It is noted that FIG. 1 does not show electrical connections to the active transducers 108. Signal amplifiers and/or processors may be included in the in-wall speaker system 100, or outlets may be included to receive externally sourced electrical signals. Those of ordinary skill in the art will appreciate that the active transducers 108 operate by receiving electrical signals over electrical connections, but that the electrical connections may be implemented in any manner without affecting the scope of the invention.
FIG. 2 is a cross-sectional view of an example of the in-wall speaker system of FIG. 1. The in-wall speaker system 200 in FIG. 2 includes an upper pair of passive transducers 206 and a lower pair of passive radiators 204. A pair of active transducers 208 is mounted between the upper and lower pairs of passive radiators 204, 206. The active and passive transducers 204, 206, 208 are contained in an in-wall speaker enclosure 202, which has an upper member 203, a lower member 205, a left side member 207 and a right side member 209. The upper pair of passive radiators 206 may be mounted by a bracket 210 fastened to the upper member 203 of the in-wall speaker enclosure 202. The upper pair of passive radiators 206 may be fastened to the active transducer pair 208 with a second mounting bracket 212. A third mounting bracket 213 attaches the active transducer pair 208 to the lower passive radiator pair 204. And the bottom pair of passive radiators 204 may be fastened to the lower member 207 of the in-wall speaker enclosure 202 by a fourth mounting bracket 214. Those of ordinary skill in the art will appreciate that any suitable form of mounting the transducers within the in-wall speaker enclosure 202 may be used in examples of the in-wall speaker system.

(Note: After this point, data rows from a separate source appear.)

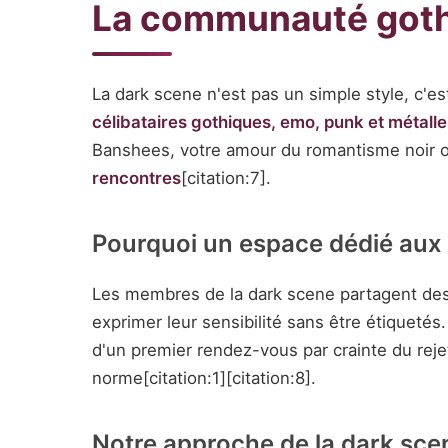
La communauté gothi
La dark scene n'est pas un simple style, c'es
célibataires gothiques, emo, punk et métall
Banshees, votre amour du romantisme noir ou
rencontres
[citation:7].
Pourquoi un espace dédié aux 
Les membres de la dark scene partagent des e
exprimer leur sensibilité sans être étiqueté
d'un premier rendez-vous par crainte du reje
norme[citation:1][citation:8].
Notre approche de la dark sce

In the example shown in FIG. 2, the in-wall speaker enclosure 202 may be further covered on sides parallel to the wall surface in which it would sit with openings on one side to radiate sound pressure as described below. The other side, which is opposite the side radiating sound pressure, may be covered to provide a backstop for the sound pressure. The transducer pairs may also have first and second air spaces 220, 222. The first and second air spaces 220, 222 advantageously, contain airflow within the system 200 to allow for more efficient excitation of the passive radiators 204, 206 by the active transducers 208.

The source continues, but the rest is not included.